Faith Otasowie est agent de soin à l'Ehpad de Dol-de-Bretagne. En France depuis 2011, elle est visée par une OQTF, une obligation de quitter le territoire français. Ses amis et collègues se mobilisent contre cette décision qu'ils jugent inacceptable et injuste.
"Elle ne mérite pas ça. Elle ne mérite pas qu'on l'expulse". Valérie, comme Sylvie et Line présentesce mardi 21 mai à Dol-de-Bretagne, ne décolèrent pas. Pour celles qui sont collègues de travail dans l'Ehpad La Parentèle, l'obligation de quitter le territoire français qui vise Faith Otasowie est incompréhensible.
"Malgré le fait qu'elle n'a pas ses papiers, Faith a tous les autres droits pour rester avec nous", argumente Valérie. "C'est un bon élément. Tout ce qu'elle a fait avant, c'est pour s'en sortir, pour quitter son passé. Elle est dans un métier dans lequel tout se passe bien. Elle s'entend à merveille avec les résidents. Il n'y a jamais de souci avec eux."
Pour Sylvie, cette menace d'expulsion n'est, en plus, pas en accord avec le manque crucial de personnel dans les établissements recevant des personnes âgées : "Les Ehpad cherchent tous les jours des salariés. Or Faith est là depuis plus de 4 ans et à partir du 7 juin, elle pourrait être expulsée de France. Ce n'est pas logique alors qu'elle apporte son sourire et toute sa bonne humeur au quotidien, malgré ses problèmes. Elle est volontaire et ne rechigne pas à venir travailler s'il manque un personnel et même le week-end."
Visée par la loi Darmanin
C'est mi-avril que Faith Otasowie a reçu cette OQTF, "Un torchon de 8 pages qui décrit toutes les raisons pour lesquelles elle est, soi-disant, expulsable et doit retourner dans son pays où elle sera en danger" explique Nathalie Ugen, une amie et principal soutien de la Nigériane.

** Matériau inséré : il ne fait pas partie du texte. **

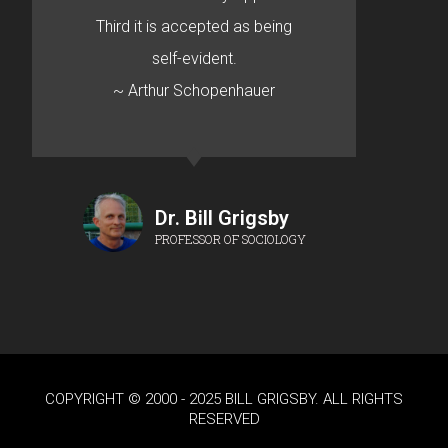
Third it is accepted as being
self-evident.
~ Arthur Schopenhauer
Dr. Bill Grigsby
PROFESSOR OF SOCIOLOGY
COPYRIGHT © 2000 - 2025 BILL GRIGSBY. ALL RIGHTS
RESERVED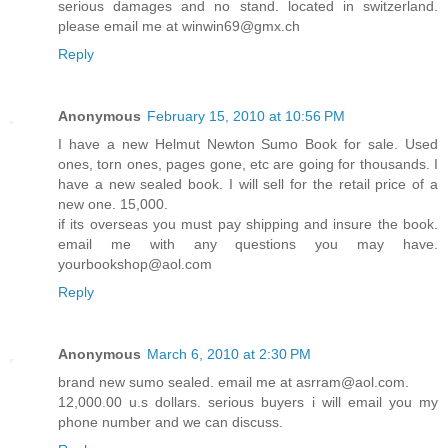
serious damages and no stand. located in switzerland.
please email me at winwin69@gmx.ch
Reply
Anonymous
February 15, 2010 at 10:56 PM
I have a new Helmut Newton Sumo Book for sale. Used
ones, torn ones, pages gone, etc are going for thousands. I
have a new sealed book. I will sell for the retail price of a
new one. 15,000.
if its overseas you must pay shipping and insure the book.
email me with any questions you may have.
yourbookshop@aol.com
Reply
Anonymous
March 6, 2010 at 2:30 PM
brand new sumo sealed. email me at asrram@aol.com.
12,000.00 u.s dollars. serious buyers i will email you my
phone number and we can discuss.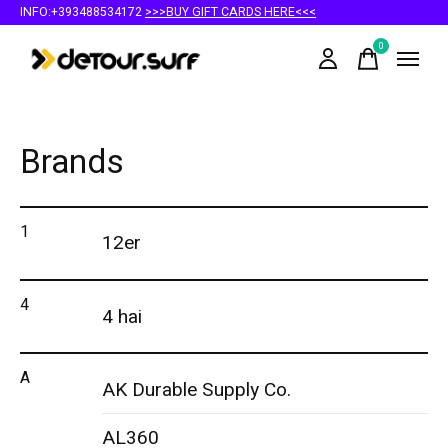
INFO:+393488534172
>>>BUY GIFT CARDS HERE<<<
0
items
Brands
1
12er
4
4 hai
A
AK Durable Supply Co.
AL360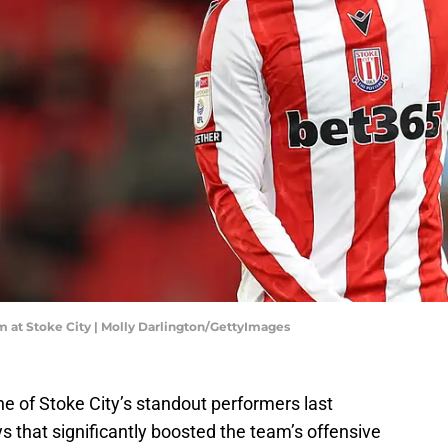
 at Stoke City | Molly Darlington/GettyImages
e of Stoke City’s standout performers last
s that significantly boosted the team’s offensive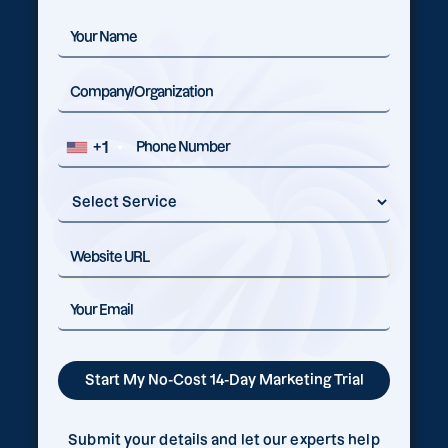
+1
Submit your details and let our experts help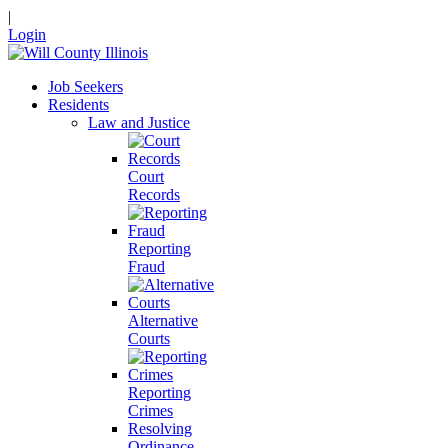
|
Login
Job Seekers
Residents
Law and Justice
Court
Records
Reporting
Fraud
Alternative
Courts
Reporting
Crimes
Resolving
Ordinance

Cette OQTF, émise par la préfecture, celle-là même qui lui délivre tous les trois mois un récépissé (de demande de carte de séjour) lui permettant de travailler à la Parentèle, Faith la reçue suite à l'application de la loi Darmanin. Cette dernière réclame depuis janvier dernier l'expulsion de tout étranger sans papiers ayant été condamné par la justice.
Victime et coupable d'un réseau de prostitution
Or, Faith a purgé un an de prison il y a quelques années, reconnue coupable et victime d'un réseau de prostitution.

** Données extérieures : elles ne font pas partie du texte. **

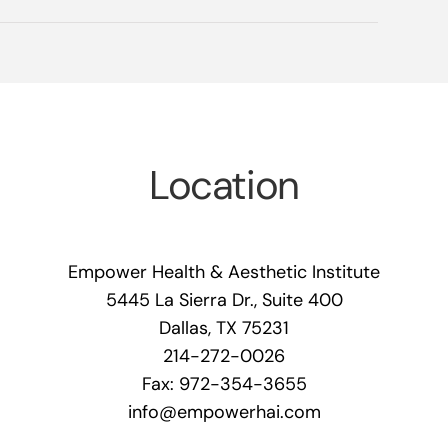
Location
Empower Health & Aesthetic Institute
5445 La Sierra Dr., Suite 400
Dallas, TX 75231
214-272-0026
Fax: 972-354-3655
info@empowerhai.com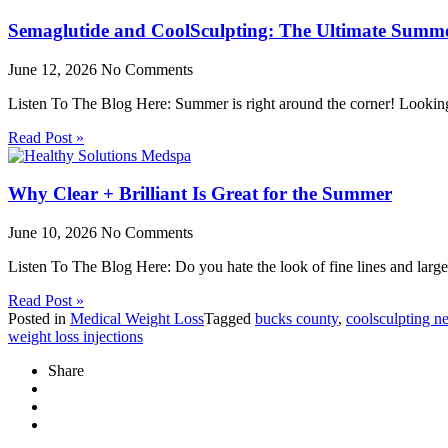
Semaglutide and CoolSculpting: The Ultimate Summ
June 12, 2026
No Comments
Listen To The Blog Here: Summer is right around the corner! Lookin
Read Post »
Why Clear + Brilliant Is Great for the Summer
June 10, 2026
No Comments
Listen To The Blog Here: Do you hate the look of fine lines and larg
Read Post »
Posted in
Medical Weight Loss
Tagged
bucks county
,
coolsculpting n
weight loss injections
Share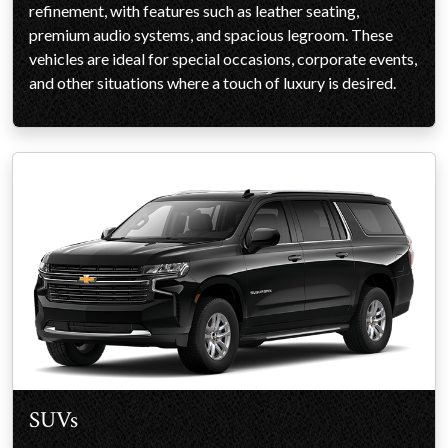
refinement, with features such as leather seating,
premium audio systems, and spacious legroom. These
vehicles are ideal for special occasions, corporate events,
and other situations where a touch of luxury is desired.
SUVs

L'histoire de Faith en France commence en 2011, lorsqu'elle fait appel à une passeuse pour quitter le Nigéria, où en danger, elle doit laisser deux enfants. À l'époque, on lui dit qu'en France, elle pourra garder des enfants. La réalité est tout autre puisqu'elle se retrouve prise dans un réseau de prostitution avec une somme de 60 000 euros à rembourser, celle que lui a pris la passeuse pour rejoindre la France.
Elle arrive au bout de nombreux mois à sortir du réseau de prostitution mais doit revenir chez une amie qui en fait encore partie. Ensuite, elle se retrouve à répondre au téléphone aux jeunes femmes qui voulaient venir en France et qui tombent par la suite, malgré elles, dans le réseau. C'est pour cela que Faith sera jugée coupable et victime et qu'elle fera de la prison.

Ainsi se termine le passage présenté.